Sophos XGS 116 review: A small and mighty appliance
This clever and compact security gateway brings outstanding security and remote management features at a tempting price
Don’t be deceived by its modest dimensions: the Sophos XGS 116 is a security powerhouse. Aimed at busy SMBs and branch offices, this desktop appliance boasts a raw firewall throughput of 7,700Mbits/sec, and even with full threat protection enabled it keeps up a creditable 685Mbits/sec.
That’s largely thanks to Sophos’ dual-processor architecture. The Xstream Flow Processor provides a hardware acceleration layer that’s optimised for specific network tasks, ensuring the main AMD CPU doesn’t get bogged down.
Connection options abound. The rear panel presents eight Gigabit Ethernet ports – with PoE+ on the last one – plus one fibre port. While there’s no built-in modem, an expansion bay lets you add VDSL2 or 3G/4G modules, although Sophos’ Flexi network cards only work with larger rackmount models like the XGS 3300.
The flexible licensing model allows you to choose which features you want, and there are plenty on offer. We’ve shown the price of a three-year Xstream subscription above, which enables the base firewall licence along with Xstream TLS 1.3 SSL inspection, deep packet inspection, network, web and zero-day protection modules, central orchestration and enhanced 24/7 support. The email and web server protection modules are optional extras, each costing around £142 for a three-year licence.

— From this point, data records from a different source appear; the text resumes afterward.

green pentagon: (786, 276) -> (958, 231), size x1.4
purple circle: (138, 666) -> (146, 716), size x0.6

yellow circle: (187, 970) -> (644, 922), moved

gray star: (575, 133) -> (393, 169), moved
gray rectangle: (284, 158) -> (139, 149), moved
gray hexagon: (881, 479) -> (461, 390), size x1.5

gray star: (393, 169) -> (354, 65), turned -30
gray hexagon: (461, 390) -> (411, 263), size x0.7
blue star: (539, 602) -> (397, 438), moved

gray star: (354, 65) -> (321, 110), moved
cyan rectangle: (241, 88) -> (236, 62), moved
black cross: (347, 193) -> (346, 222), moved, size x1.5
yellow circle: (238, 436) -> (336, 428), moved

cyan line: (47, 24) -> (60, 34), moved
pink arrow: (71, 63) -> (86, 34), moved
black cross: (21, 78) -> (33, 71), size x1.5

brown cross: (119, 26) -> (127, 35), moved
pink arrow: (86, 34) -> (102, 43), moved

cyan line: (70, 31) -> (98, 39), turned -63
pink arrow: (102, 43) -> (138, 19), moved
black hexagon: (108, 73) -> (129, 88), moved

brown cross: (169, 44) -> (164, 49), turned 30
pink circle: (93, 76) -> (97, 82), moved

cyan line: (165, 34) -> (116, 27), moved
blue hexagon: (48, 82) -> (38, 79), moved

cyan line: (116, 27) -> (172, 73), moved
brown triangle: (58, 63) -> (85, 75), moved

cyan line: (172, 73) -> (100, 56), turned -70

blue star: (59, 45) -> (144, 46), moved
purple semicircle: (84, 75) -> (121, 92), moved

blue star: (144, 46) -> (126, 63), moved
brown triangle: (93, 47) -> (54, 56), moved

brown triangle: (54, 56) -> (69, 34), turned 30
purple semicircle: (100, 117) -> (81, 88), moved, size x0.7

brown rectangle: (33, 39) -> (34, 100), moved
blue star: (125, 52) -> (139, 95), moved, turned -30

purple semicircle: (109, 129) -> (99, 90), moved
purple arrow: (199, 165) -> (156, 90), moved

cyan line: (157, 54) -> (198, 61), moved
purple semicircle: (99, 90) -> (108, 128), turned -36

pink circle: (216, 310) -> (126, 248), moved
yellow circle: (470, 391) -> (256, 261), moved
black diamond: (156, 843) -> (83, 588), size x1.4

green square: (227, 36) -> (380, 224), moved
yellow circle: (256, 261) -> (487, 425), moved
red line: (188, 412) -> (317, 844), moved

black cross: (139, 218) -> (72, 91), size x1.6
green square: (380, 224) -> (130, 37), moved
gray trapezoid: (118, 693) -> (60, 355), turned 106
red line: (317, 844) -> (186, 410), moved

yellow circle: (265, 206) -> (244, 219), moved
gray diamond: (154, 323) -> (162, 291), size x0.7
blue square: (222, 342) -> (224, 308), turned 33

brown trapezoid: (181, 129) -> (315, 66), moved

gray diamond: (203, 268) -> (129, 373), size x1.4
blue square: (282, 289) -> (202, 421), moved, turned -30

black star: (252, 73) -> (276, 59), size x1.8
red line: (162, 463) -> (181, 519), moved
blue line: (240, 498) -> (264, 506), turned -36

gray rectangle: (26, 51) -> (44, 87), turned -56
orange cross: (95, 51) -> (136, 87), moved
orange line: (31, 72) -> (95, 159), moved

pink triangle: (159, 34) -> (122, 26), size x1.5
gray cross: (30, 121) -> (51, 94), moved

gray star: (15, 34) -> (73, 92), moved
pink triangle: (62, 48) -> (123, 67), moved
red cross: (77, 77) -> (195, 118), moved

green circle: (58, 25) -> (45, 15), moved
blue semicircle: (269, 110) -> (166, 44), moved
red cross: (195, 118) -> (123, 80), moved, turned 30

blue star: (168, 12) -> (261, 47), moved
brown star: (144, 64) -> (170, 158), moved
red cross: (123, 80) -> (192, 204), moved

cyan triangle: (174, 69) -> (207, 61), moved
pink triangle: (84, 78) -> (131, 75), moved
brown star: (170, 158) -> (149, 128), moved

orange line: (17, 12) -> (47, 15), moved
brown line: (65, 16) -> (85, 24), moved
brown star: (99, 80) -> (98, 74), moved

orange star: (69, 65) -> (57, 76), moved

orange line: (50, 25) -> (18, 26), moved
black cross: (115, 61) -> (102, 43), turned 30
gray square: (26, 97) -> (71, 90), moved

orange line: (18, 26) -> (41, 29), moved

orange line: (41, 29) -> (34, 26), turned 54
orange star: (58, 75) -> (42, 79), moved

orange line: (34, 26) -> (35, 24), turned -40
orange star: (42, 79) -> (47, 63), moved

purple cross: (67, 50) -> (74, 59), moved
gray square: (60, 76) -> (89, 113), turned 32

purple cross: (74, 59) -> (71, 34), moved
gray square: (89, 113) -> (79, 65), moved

Deployment is easy thanks to the appliance’s web console wizard, which guides you through the steps required to get secure internet access up and running. We chose routed mode as we wanted the appliance to provide all security functions; protection starts immediately, with the wizard enabling a standard set of firewall security policies including web filtering and anti-malware.
Henceforth, the Control Center dashboard provides everything you need to know about network activity and security issues. Graphs provide a clear visual overview of web traffic and network attacks, plus blocked and allowed applications and web categories. The User and Device Insights section keeps track of activity in modules such as SSL inspection, advanced threat protection and zero-day protection, and clicking on an icon takes you directly to a more detailed report.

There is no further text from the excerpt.